# ezjail abnormal service start



## marcelbonnet (Sep 17, 2018)

Hi folks.

I'd appreciate a help to discover what's wrong with sysutils/ezail. The service is started but never return the therminal, as you see below.
Though, the jail is up and running, but never available through `ezjail-admin` .


```
[@machine jails #]  service ezjail onestart                                      
ezjailStarting jails:        
                                                                 
                                                                 
                                                               
^C                                                                                    
[@machine jails #]  ezjail-admin console wwwdev                
Error: Jail wwwdev appears not to be running                        
  Start it first, or use 'ezjail-admin console -f wwwdev' to force start.  
[@machine jails #]  jls                                    
   JID  IP Address      Hostname                      Path
     2  10.41.13.60     wwwdev                        /arquivo/jails/wwwdev
[@machine jails #]  jexec 2 /bin/sh
```

Using `jexec` I can successfully log in .

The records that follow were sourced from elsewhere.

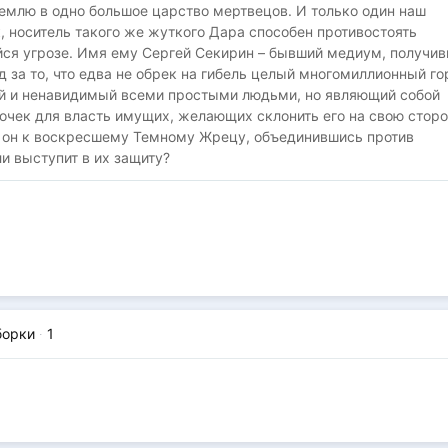
емлю в одно большое царство мертвецов. И только один наш
 носитель такого же жуткого Дара способен противостоять
ся угрозе. Имя ему Сергей Секирин – бывший медиум, получи
 за то, что едва не обрек на гибель целый многомиллионный го
 и ненавидимый всеми простыми людьми, но являющий собой
очек для власть имущих, желающих склонить его на свою сторо
 он к воскресшему Темному Жрецу, объединившись против
и выступит в их защиту?
борки
·
1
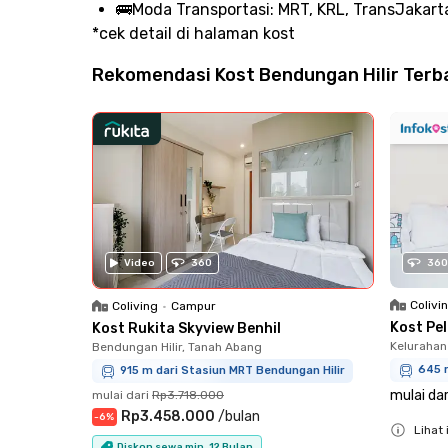
🚌
Moda Transportasi:
MRT, KRL, TransJakarta
*cek detail di halaman kost
Rekomendasi Kost Bendungan Hilir Terba
Video
360
360
Colivi
Coliving
•
Campur
Kost Pe
Kost Rukita Skyview Benhil
Kelurahan
Bendungan Hilir, Tanah Abang
645 
915 m dari Stasiun MRT Bendungan Hilir
mulai dar
mulai dari
Rp3.718.000
Rp3.458.000
/
bulan
-
6
%
Lihat 
Diskon sewa min. 12 Bulan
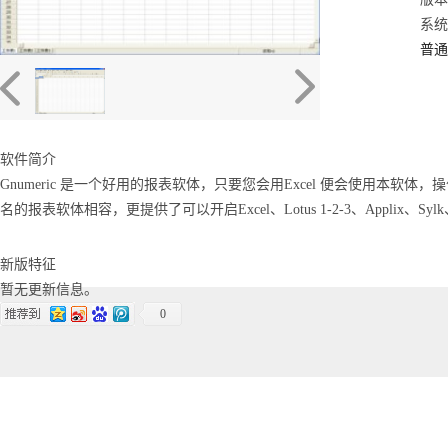
系统：
普通
软件简介
Gnumeric 是一个好用的报表软体，只要您会用Excel 便会使用本软体，
名的报表软体相容，更提供了可以开启Excel、Lotus 1-2-3、Applix、Sylk
新版特征
暂无更新信息。
0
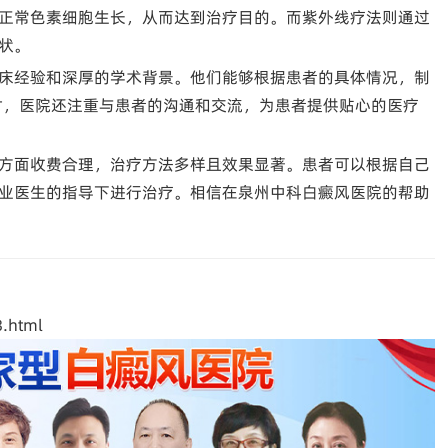
正常色素细胞生长，从而达到治疗目的。而紫外线疗法则通过
状。
床经验和深厚的学术背景。他们能够根据患者的具体情况，制
同时，医院还注重与患者的沟通和交流，为患者提供贴心的医疗
方面收费合理，治疗方法多样且效果显著。患者可以根据自己
业医生的指导下进行治疗。相信在泉州中科白癜风医院的帮助
.html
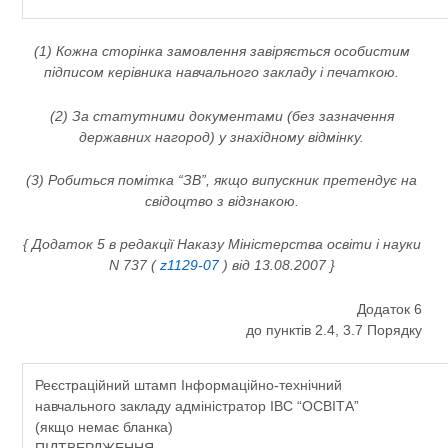
(1) Кожна сторінка замовлення завіряється особистим
підписом керівника навчального закладу і печаткою.
(2) За статутними документами (без зазначення
державних нагород) у знахідному відмінку.
(3) Робиться помітка “ЗВ”, якщо випускник претендує на
свідоцтво з відзнакою.
{ Додаток 5 в редакції Наказу Міністерства освіти і науки
N 737 (
z1129-07
) від 13.08.2007 }
Додаток 6
до пунктів 2.4, 3.7 Порядку
Реєстраційний штамп Інформаційно-технічний
навчального закладу адміністратор ІВС “ОСВІТА”
(якщо немає бланка)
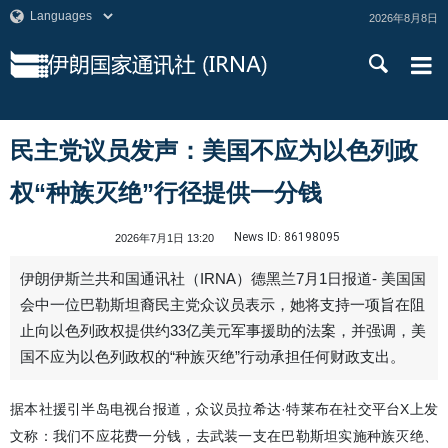
2026年8月8日
民主党议员发声：美国不应为以色列政
权“种族灭绝”行径提供一分钱
News ID:
86198095
2026年7月1日 13:20
伊朗伊斯兰共和国通讯社（IRNA）德黑兰7月1日报道- 美国国
会中一位巴勒斯坦裔民主党众议员表示，她将支持一项旨在阻
止向以色列政权提供约33亿美元军事援助的法案，并强调，美
国不应为以色列政权的“种族灭绝”行动承担任何财政支出。
据本社援引半岛电视台报道，众议员拉希达·特莱布在社交平台X上发
文称：我们不应花费一分钱，去武装一支在巴勒斯坦实施种族灭绝、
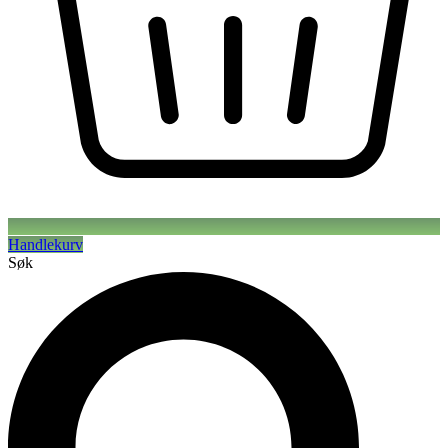
Handlekurv
Søk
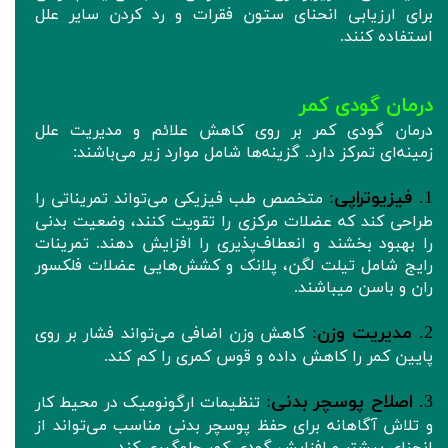
برای ارزیابی انحنای ستون فقرات و رد کردن سایر علل
استفاده کنند.
درمان گودی کمر
درمان گودی کمر بر روی کاهش علائم و مدیریت علل
زمینه‌ای تمرکز دارد. گزینه‌ها شامل موارد زیر می‌باشند:
1.
فیزیوتراپی
:
متخصص طب فیزیکی می‌تواند تمریناتی را
طراحی کند که عضلات مرکزی را تقویت کنند، وضعیت بدنی
را بهبود بخشند و انعطاف‌پذیری را افزایش دهند. تمرینات
رایج شامل تیلت لگن، پلانک و کشش‌هایی عضلات فلکسور
ران و باسن میباشند.
2.
مدیریت وزن
:
کاهش وزن اضافی می‌تواند فشار بر روی
پایین کمر را کاهش داده و قوس کمری را کم کند.
3.
اصلاح پوسچر بدنی
:
تنظیمات ارگونومیک در محیط کار
و تلاش‌ آگاهانه برای حفظ پوسچر بدنی مناسب می‌تواند از
انحنای بیشتر و افزایش گودی کمر جلوگیری کند.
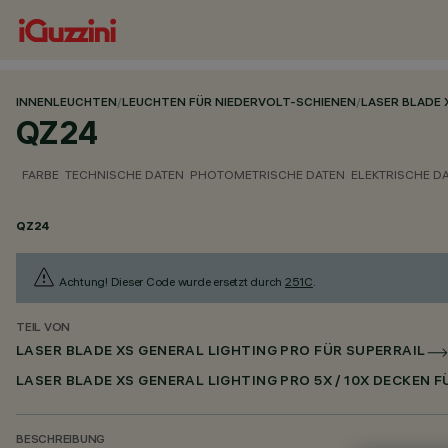
INNENLEUCHTEN
/
LEUCHTEN FÜR NIEDERVOLT-SCHIENEN
/
LASER BLADE 
QZ24
FARBE
TECHNISCHE DATEN
PHOTOMETRISCHE DATEN
ELEKTRISCHE D
QZ24
Achtung! Dieser Code wurde ersetzt durch
251C
.
TEIL VON
LASER BLADE XS GENERAL LIGHTING PRO FÜR SUPERRAIL
LASER BLADE XS GENERAL LIGHTING PRO 5X / 10X DECKEN 
BESCHREIBUNG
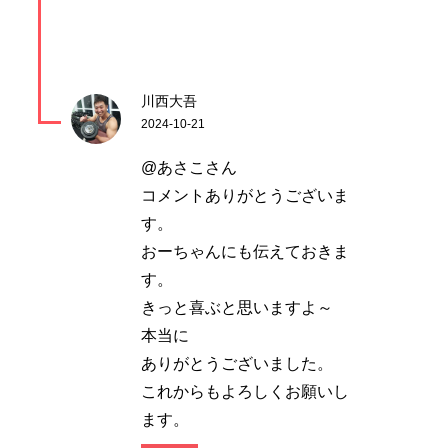
川西大吾
2024-10-21
@あさこさん
コメントありがとうございま
す。
おーちゃんにも伝えておきま
す。
きっと喜ぶと思いますよ～
本当に
ありがとうございました。
これからもよろしくお願いし
ます。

This is my ezjail configuration file: /usr/local/etc/ezjail/wwwdev


```
export jail_wwwdev_hostname="wwwdev"
export jail_wwwdev_ip="bridge2|10.41.13.60"             #same ip as wlan0
export jail_wwwdev_rootdir="/arquivo/jails/wwwdev"
export jail_wwwdev_exec_start="/bin/sh /etc/rc"
export jail_wwwdev_exec_stop=""
export jail_wwwdev_mount_enable="YES"
export jail_wwwdev_devfs_enable="YES"
export jail_wwwdev_devfs_ruleset=20
export jail_wwwdev_procfs_enable="YES"
export jail_wwwdev_fdescfs_enable="YES"
export jail_wwwdev_enforce_statfs="0"
export jail_wwwdev_image=""
export jail_wwwdev_imagetype=""
export jail_wwwdev_attachparams=""
export jail_wwwdev_attachblocking=""
export jail_wwwdev_forceblocking=""
export jail_wwwdev_zfs_datasets=""
export jail_wwwdev_cpuset=""
export jail_wwwdev_fib=""
export jail_wwwdev_parentzfs=""
export jail_wwwdev_parameters="allow.mount=1 allow.mount.nullfs=1 allow.mount.linsysfs=1 allow.mount.linprocfs=1 allow.mount.tmpfs=1 allow.raw_sockets=1 allow.sysvipc=1 ip4='inherit' persist interface='lo2'"
export jail_wwwdev_post_start_script=""
export jail_wwwdev_retention_policy=""
```


And here the /var/run/jail.wwwdev.conf file generated by ezjail:


```
# Generated by rc.d/jail at 2018-09-17 13:03:07
wwwdev {
        host.hostname = "wwwdev";
        path = "/arquivo/jails/wwwdev";
        ip4.addr += "bridge2|10.41.13.60/32";
        allow.raw_sockets = 0;
        exec.clean;
        exec.system_user = "root";
        exec.jail_user = "root";
        exec.start += "/bin/sh /etc/rc";
        exec.stop = "";
        exec.consolelog = "/var/log/jail_wwwdev_console.log";
        mount.fstab = "/etc/fstab.wwwdev";
        mount.devfs;
        devfs_ruleset = "20";
        mount.fdescfs;
        mount.procfs;
        allow.mount;
        allow.set_hostname = 0;
        allow.sysvipc = 0;
        enforce_statfs = "0";
        allow.mount=1;
        allow.mount.nullfs=1;
        allow.mount.linsysfs=1;
        allow.mount.linprocfs=1;
        allow.mount.tmpfs=1;
        allow.raw_sockets=1;
        allow.sysvipc=1;
        ip4='inherit';
        persist;
        interface='lo2';
}
```

Thanks in advance,


----------



## SirDice (Sep 17, 2018)

marcelbonnet said:


> And here the /var/run/jail.wwwdev.conf file generated by ezjail:


As far as I know that file isn't generated by ezjail(7), ezjail(7) doesn't use the new jail.conf(5) and still relies on the deprecated jail_* variables.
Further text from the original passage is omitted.